▶ **Exercise description**
For every entry below, give it back exactly and leave out any image.

Collected data:
# # #
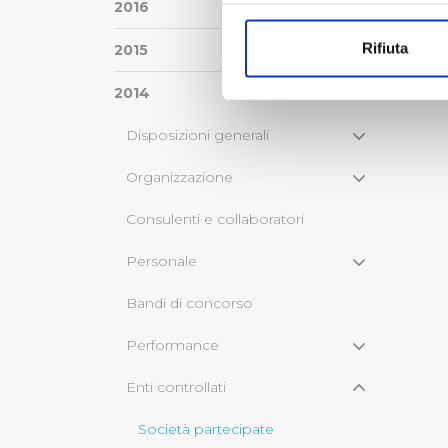
Con il tuo consenso, vorrem
2016
raccogliere informazi
Rifiuta
2015
Identificare il tuo di
digitali).
2014
Approfondisci come vengono el
modificare o ritirare il tuo 
Disposizioni generali
Organizzazione
Utilizziamo dei cookie tecnic
navigazione sulle pagine e l'
Consulenti e collaboratori
consensi dallo stesso prestat
per personalizzare contenuti
Personale
modo in cui l’Utente utilizza 
pubblicità e social media, p
Bandi di concorso
loro o che hanno raccolto dal
Performance
Cliccando su "Accetta tutti",
Enti controllati
Cliccando su "Personalizza" 
Società partecipate
desiderati e le terze parti d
# # #
▶ **Exercise response**
Con il tuo consenso, vorrem
2016
raccogliere informazi
Rifiuta
2015
Identificare il tuo di
digitali).
2014
Approfondisci come vengono el
modificare o ritirare il tuo 
Disposizioni generali
Organizzazione
Utilizziamo dei cookie tecnic
navigazione sulle pagine e l'
Consulenti e collaboratori
consensi dallo stesso prestat
per personalizzare contenuti
Personale
modo in cui l’Utente utilizza 
pubblicità e social media, p
Bandi di concorso
loro o che hanno raccolto dal
Performance
Cliccando su "Accetta tutti",
Enti controllati
Cliccando su "Personalizza" 
Società partecipate
desiderati e le terze parti d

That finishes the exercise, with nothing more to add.